Omega-3 fatty acids is a type of Anti-inflammatory Agents


Anti-inflammatory agents are a crucial category of pharmaceutical active pharmaceutical ingredients (APIs) used to treat various inflammatory conditions. These agents play a vital role in alleviating pain, reducing swelling, and controlling inflammation in the body. They are widely employed in the management of diverse medical conditions, including arthritis, autoimmune disorders, asthma, and skin conditions like dermatitis.

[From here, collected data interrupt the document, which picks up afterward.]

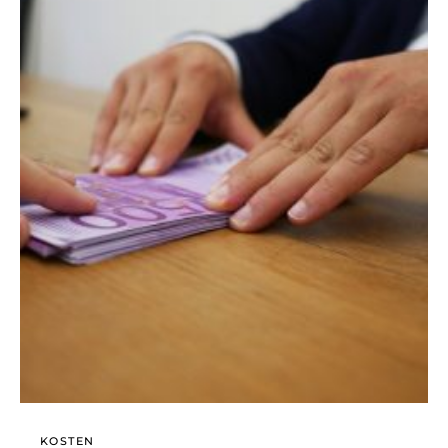
KOSTEN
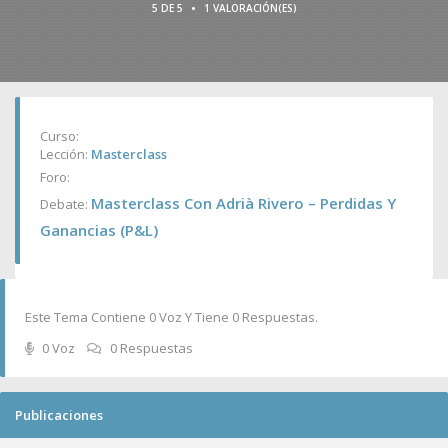
•
5 DE 5
1 VALORACIÓN(ES)
Curso:
Lección:
Masterclass
Foro:
Masterclass Con Adrià Rivero – Perdidas Y
Debate:
Ganancias (P&L)
Este Tema Contiene 0 Voz Y Tiene 0 Respuestas.
0 Voz
0 Respuestas
Publicaciones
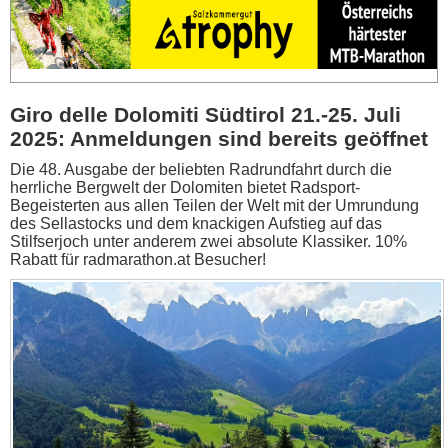
Giro delle Dolomiti Südtirol 21.-25. Juli
2025: Anmeldungen sind bereits geöffnet
Die 48. Ausgabe der beliebten Radrundfahrt durch die
herrliche Bergwelt der Dolomiten bietet Radsport-
Begeisterten aus allen Teilen der Welt mit der Umrundung
des Sellastocks und dem knackigen Aufstieg auf das
Stilfserjoch unter anderem zwei absolute Klassiker. 10%
Rabatt für radmarathon.at Besucher!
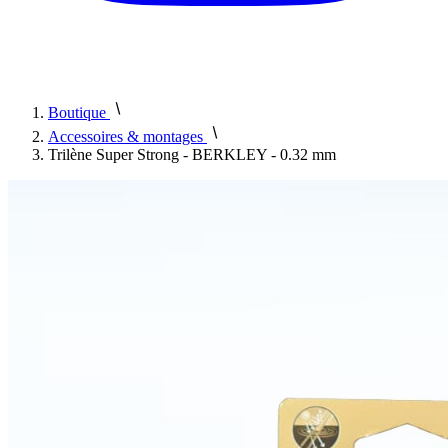
Boutique
Accessoires & montages
Trilène Super Strong - BERKLEY - 0.32 mm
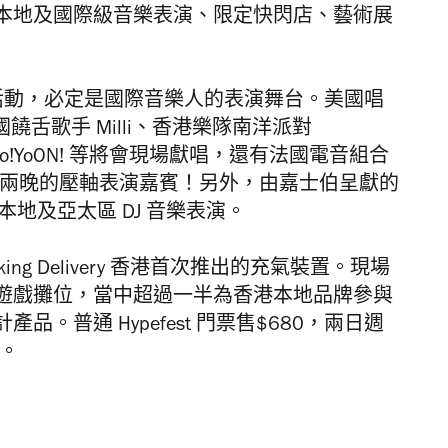
本地及國際級音樂表演、限定快閃店、藝術展
最矚目的活動，必定是國際音樂人的表演舞台。美國唱
泰國饒舌歌手 Milli、香港樂隊南洋派對
成員 So!YoON! 等將會現場獻唱，還有
法國電音組合
 分別擔任兩晚的壓軸表演嘉賓
！另外，由嘉士伯呈獻的
本地及亞太區 DJ 音樂表演。
rking Delivery 香港首次推出的充氣裝置。現場
遊戲攤位，
當中超過一半為香港本地品牌參與
計產品。
普通 Hypefest 門票售$680，兩日週
。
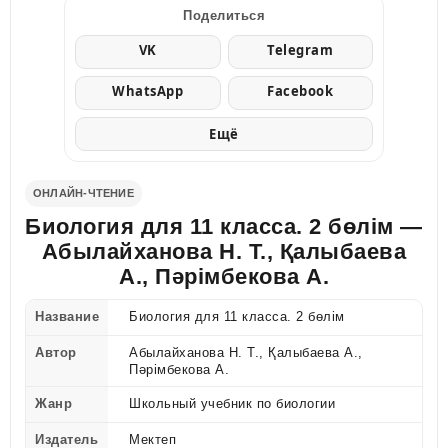
Поделиться
VK
Telegram
WhatsApp
Facebook
Ещё
ОНЛАЙН-ЧТЕНИЕ
Биология для 11 класса. 2 бөлім —
Абылайханова Н. Т., Қалыбаева
А., Пәрімбекова А.
Название
Биология для 11 класса. 2 бөлім
Автор
Абылайханова Н. Т., Қалыбаева А.,
Пәрімбекова А.
Жанр
Школьный учебник по биологии
Издатель
Мектеп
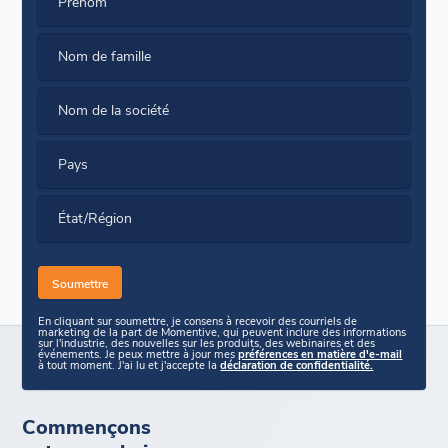
Prénom
Nom de famille
Nom de la société
Pays
État/Région
En cliquant sur soumettre, je consens à recevoir des courriels de
marketing de la part de Momentive, qui peuvent inclure des informations
sur l'industrie, des nouvelles sur les produits, des webinaires et des
événements. Je peux mettre à jour mes
préférences en matière d'e-mail
à tout moment. J'ai lu et j'accepte la
déclaration de confidentialité.
Commençons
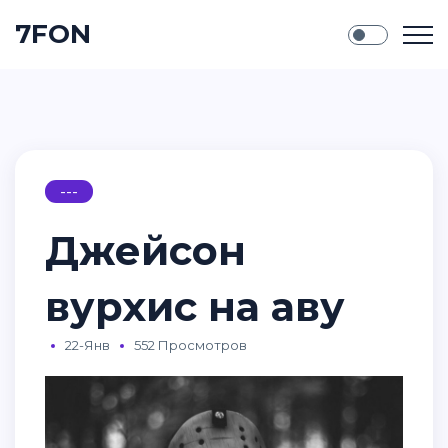
7FON
---
Джейсон
вурхис на аву
22-Янв
552 Просмотров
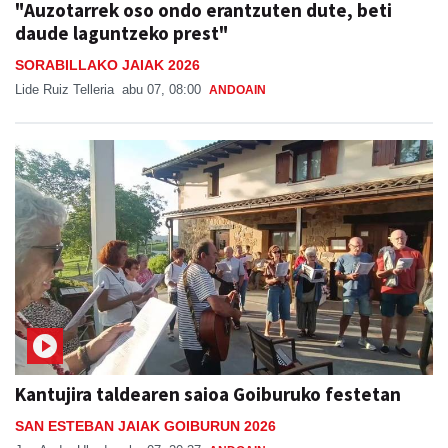
"Auzotarrek oso ondo erantzuten dute, beti
daude laguntzeko prest"
SORABILLAKO JAIAK 2026
Lide Ruiz Telleria
abu 07, 08:00
ANDOAIN
Kantujira taldearen saioa Goiburuko festetan
SAN ESTEBAN JAIAK GOIBURUN 2026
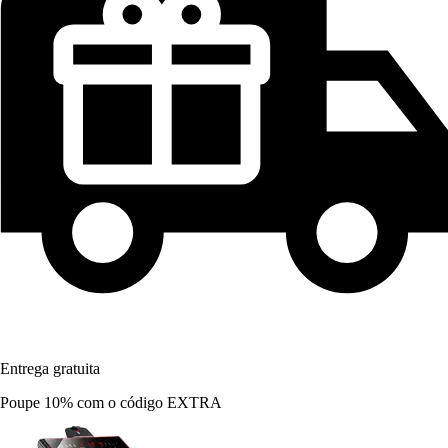
Entrega gratuita
Poupe 10%
com o código
EXTRA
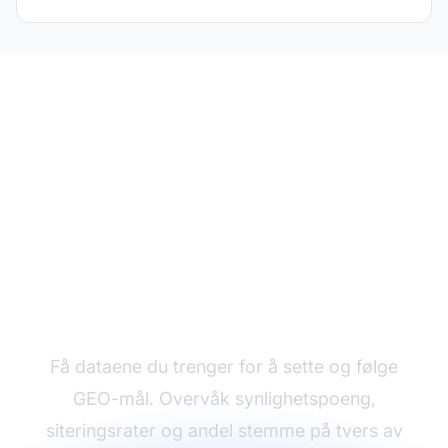
Følg dine GEO-
måleparametere
Få dataene du trenger for å sette og følge
GEO-mål. Overvåk synlighetspoeng,
siteringsrater og andel stemme på tvers av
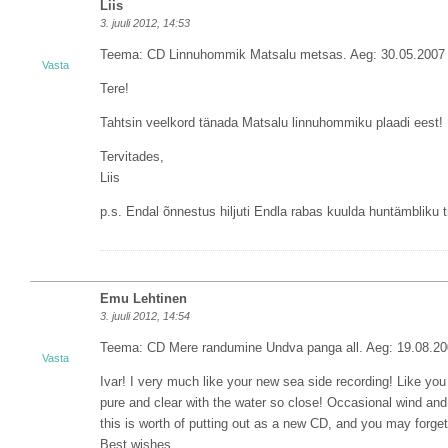
Liis
3. juuli 2012, 14:53
Teema: CD Linnuhommik Matsalu metsas. Aeg: 30.05.2007 
Vasta
Tere!
Tahtsin veelkord tänada Matsalu linnuhommiku plaadi eest
Tervitades,
Liis
p.s. Endal õnnestus hiljuti Endla rabas kuulda huntämbliku 
Emu Lehtinen
3. juuli 2012, 14:54
Teema: CD Mere randumine Undva panga all. Aeg: 19.08.20
Vasta
Ivar! I very much like your new sea side recording! Like you 
pure and clear with the water so close! Occasional wind and 
this is worth of putting out as a new CD, and you may forget 
Best wishes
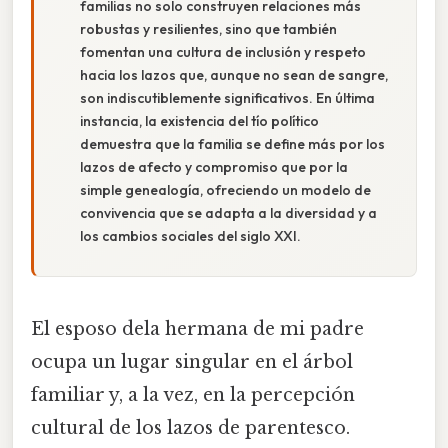
familias no solo construyen relaciones más
robustas y resilientes, sino que también
fomentan una cultura de inclusión y respeto
hacia los lazos que, aunque no sean de sangre,
son indiscutiblemente significativos. En última
instancia, la existencia del tío político
demuestra que la familia se define más por los
lazos de afecto y compromiso que por la
simple genealogía, ofreciendo un modelo de
convivencia que se adapta a la diversidad y a
los cambios sociales del siglo XXI.
El esposo dela hermana de mi padre
ocupa un lugar singular en el árbol
familiar y, a la vez, en la percepción
cultural de los lazos de parentesco.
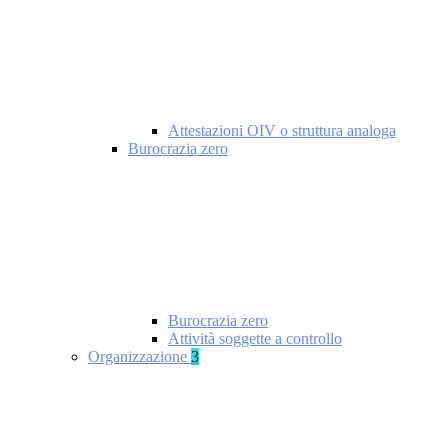
Attestazioni OIV o struttura analoga
Burocrazia zero
Burocrazia zero
Attività soggette a controllo
Organizzazione
3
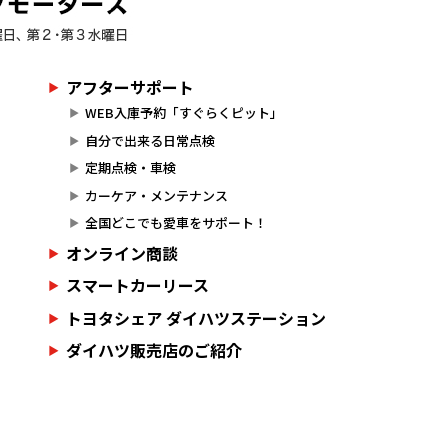
アフターサポート
WEB入庫予約「すぐらくピット」
自分で出来る日常点検
定期点検・車検
カーケア・メンテナンス
全国どこでも愛車をサポート！
オンライン商談
スマートカーリース
トヨタシェア ダイハツステーション
ダイハツ販売店のご紹介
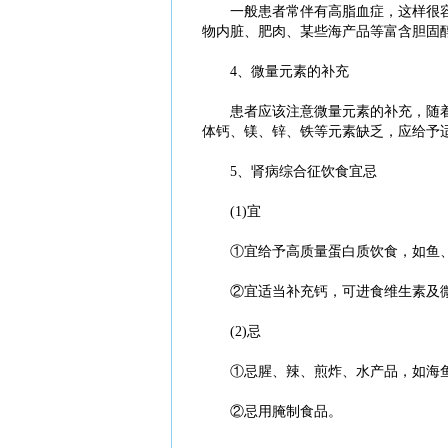
一般患者常伴有高脂血症，这样很容
物内脏、肥肉、某些海产品等富含胆固
4、微量元素的补充
患者应该注意微量元素的补充，随着
体钙、镁、锌、铁等元素缺乏，应给予
5、肾病综合征饮食宜忌
(1)宜
①宜给予高质量蛋白质饮食，如鱼
②宜适当补充钙，可进食维生素及微
(2)忌
①忌腥、辣、煎炸、水产品，如海鱼
②忌用腌制食品。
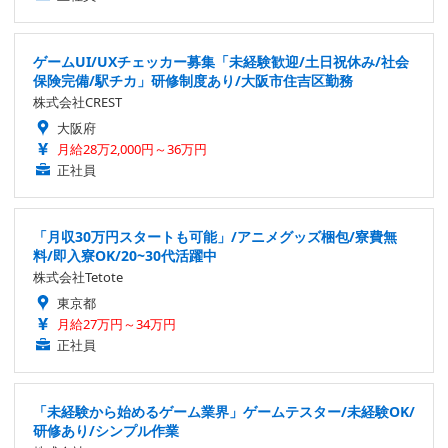
ゲームUI/UXチェッカー募集「未経験歓迎/土日祝休み/社会
保険完備/駅チカ」研修制度あり/大阪市住吉区勤務
株式会社CREST
大阪府
月給28万2,000円～36万円
正社員
「月収30万円スタートも可能」/アニメグッズ梱包/寮費無
料/即入寮OK/20~30代活躍中
株式会社Tetote
東京都
月給27万円～34万円
正社員
「未経験から始めるゲーム業界」ゲームテスター/未経験OK/
研修あり/シンプル作業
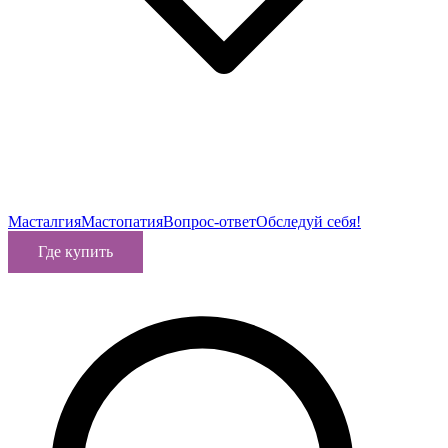
Масталгия
Мастопатия
Вопрос-ответ
Обследуй себя!
Где купить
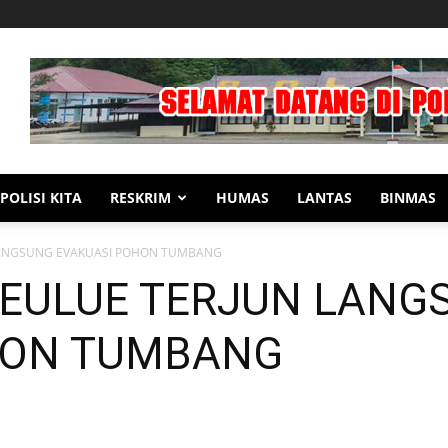
POLISI KITA
RESKRIM
HUMAS
LANTAS
BINMAS
LANGSUNG EVAKUASI POHON TUMBANG
MEULUE TERJUN LANG
HON TUMBANG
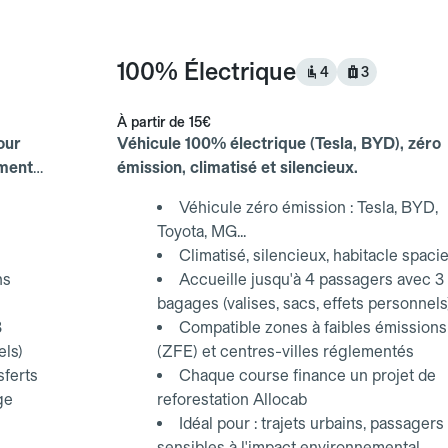
100% Électrique
4
3
À partir de
15€
our
Véhicule 100% électrique (Tesla, BYD), zéro
ements
émission, climatisé et silencieux.
Véhicule zéro émission : Tesla, BYD,
Toyota, MG...
Climatisé, silencieux, habitacle spaci
ns
Accueille jusqu'à 4 passagers avec 3
bagages (valises, sacs, effets personnels
3
Compatible zones à faibles émissions
els)
(ZFE) et centres-villes réglementés
sferts
Chaque course finance un projet de
ge
reforestation Allocab
Idéal pour : trajets urbains, passagers
sensibles à l'impact environnemental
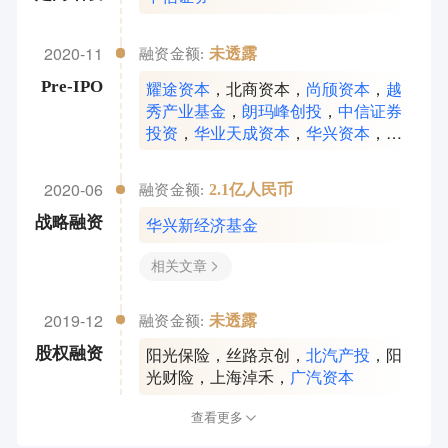
2020-11
未透露
融资金额:
耀途资本
，
北商资本
，
尚颀资本
，
越
Pre-IPO
秀产业基金
，
朗玛峰创投
，
中信证券
投资
，
华业天成资本
，
华兴资本
，
宁
波钛铭
，
广发信德
，
北汽产投
，
中国
一汽
，
大兴投资
，
恒旭资本
，
广汽资
2020-06
2.1亿人民币
融资金额:
本
，
凯联资本
华兴新经济基金
战略融资
相关文章
2019-12
未透露
融资金额:
阳光保险
，
丝路京创
，
北汽产投
，
阳
股权融资
光财险
，
上海淖禾
，
广汽资本
查看更多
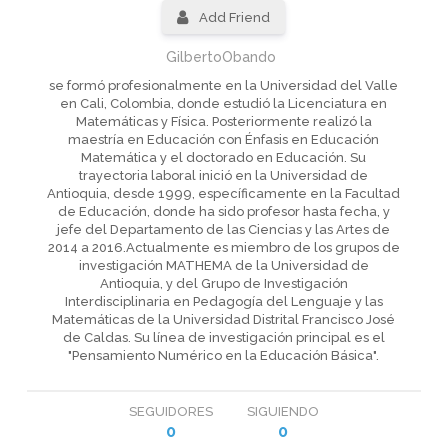
Add Friend
GilbertoObando
se formó profesionalmente en la Universidad del Valle
en Cali, Colombia, donde estudió la Licenciatura en
Matemáticas y Física. Posteriormente realizó la
maestría en Educación con Énfasis en Educación
Matemática y el doctorado en Educación. Su
trayectoria laboral inició en la Universidad de
Antioquia, desde 1999, específicamente en la Facultad
de Educación, donde ha sido profesor hasta fecha, y
jefe del Departamento de las Ciencias y las Artes de
2014 a 2016.Actualmente es miembro de los grupos de
investigación MATHEMA de la Universidad de
Antioquia, y del Grupo de Investigación
Interdisciplinaria en Pedagogía del Lenguaje y las
Matemáticas de la Universidad Distrital Francisco José
de Caldas. Su línea de investigación principal es el
"Pensamiento Numérico en la Educación Básica".
SEGUIDORES
SIGUIENDO
0
0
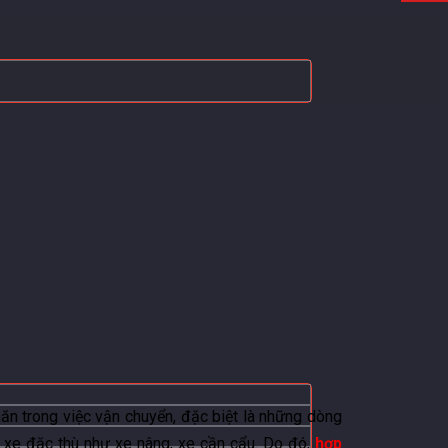
ăn trong việc vận chuyển, đặc biệt là những dòng
 xe đặc thù như xe nâng, xe cần cẩu. Do đó,
hợp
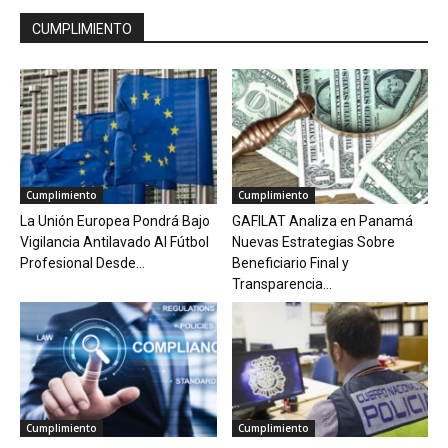
CUMPLIMIENTO
Cumplimiento
Cumplimiento
La Unión Europea Pondrá Bajo
GAFILAT Analiza en Panamá
Vigilancia Antilavado Al Fútbol
Nuevas Estrategias Sobre
Profesional Desde...
Beneficiario Final y
Transparencia...
Cumplimiento
Cumplimiento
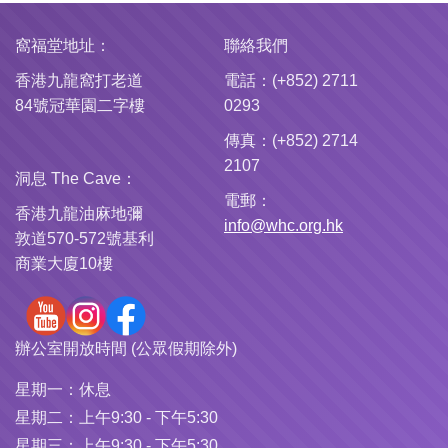
窩福堂地址：
聯絡我們
香港九龍窩打老道
電話：(+852) 2711
84號冠華園二字樓
0293
傳真：(+852) 2714
2107
洞息 The Cave：
電郵：
香港九龍油麻地彌
info@whc.org.hk
敦道570-572號基利
商業大廈10樓
辦公室開放時間 (公眾假期除外)
星期一：
休息
星期二：
上午9:30 - 下午5:30
星期三：
上午9:30 - 下午5:30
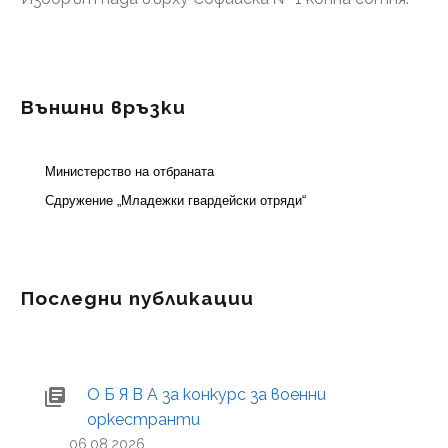
Външни връзки
Министерство на отбраната
Сдружение „Младежки гвардейски отряди“
Последни публикации
О Б Я В А за конкурс за военни
оркестранти
06.08.2026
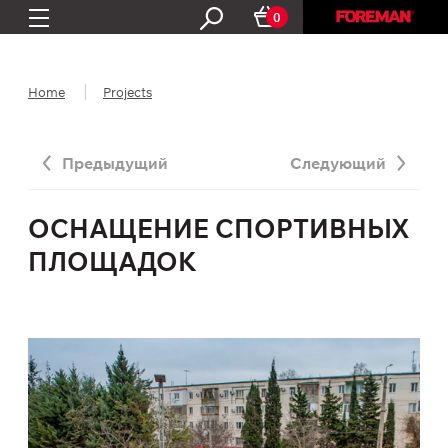
0
Home
Projects
Предыдущий
Следующий
ОСНАЩЕНИЕ СПОРТИВНЫХ
ПЛОЩАДОК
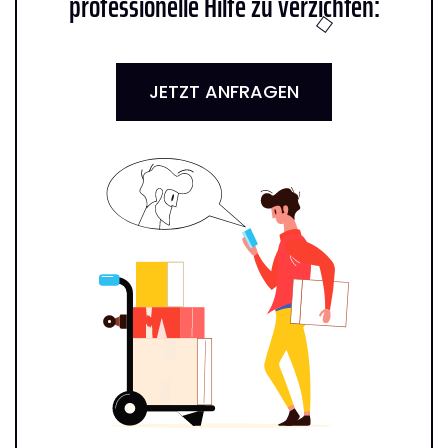
professionelle Hilfe zu verzichten:
JETZT ANFRAGEN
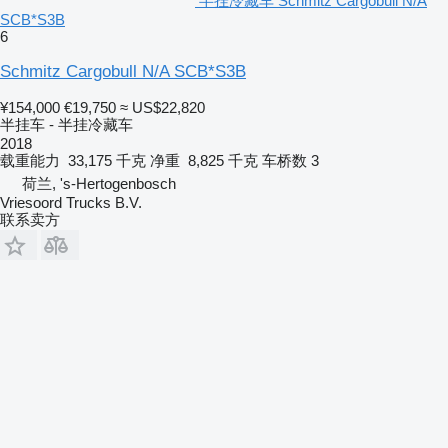
半挂冷藏车 Schmitz Cargobull N/A
SCB*S3B
6
Schmitz Cargobull N/A SCB*S3B
¥154,000
€19,750
≈ US$22,820
半挂车 - 半挂冷藏车
2018
载重能力
33,175 千克
净重
8,825 千克
车桥数
3
荷兰, 's-Hertogenbosch
Vriesoord Trucks B.V.
联系卖方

Anti-inflammatory APIs primarily function by inhibiting the production of specific enzymes called cyclooxygenases (COX) and lipoxygenases (LOX). These enzymes are responsible for the synthesis of pro-inflammatory molecules known as prostaglandins and leukotrienes, respectively. By suppressing the activity of COX and LOX, anti-inflammatory agents effectively curtail the production of these inflammatory mediators, thereby mitigating inflammation.

Common examples of anti-inflammatory APIs include non-steroidal anti-inflammatory drugs (NSAIDs) like ibuprofen, aspirin, and naproxen. These agents exhibit analgesic, antipyretic, and anti-inflammatory properties. Another group of anti-inflammatory APIs includes corticosteroids, such as prednisone and dexamethasone, which are synthetic hormones that modulate the body's immune response to control inflammation.

In conclusion, anti-inflammatory agents are a vital category of pharmaceutical APIs widely used to manage inflammation-related disorders. They target enzymes involved in the synthesis of pro-inflammatory molecules, effectively reducing pain and swelling. NSAIDs and corticosteroids are commonly prescribed anti-inflammatory APIs due to their efficacy in controlling inflammation.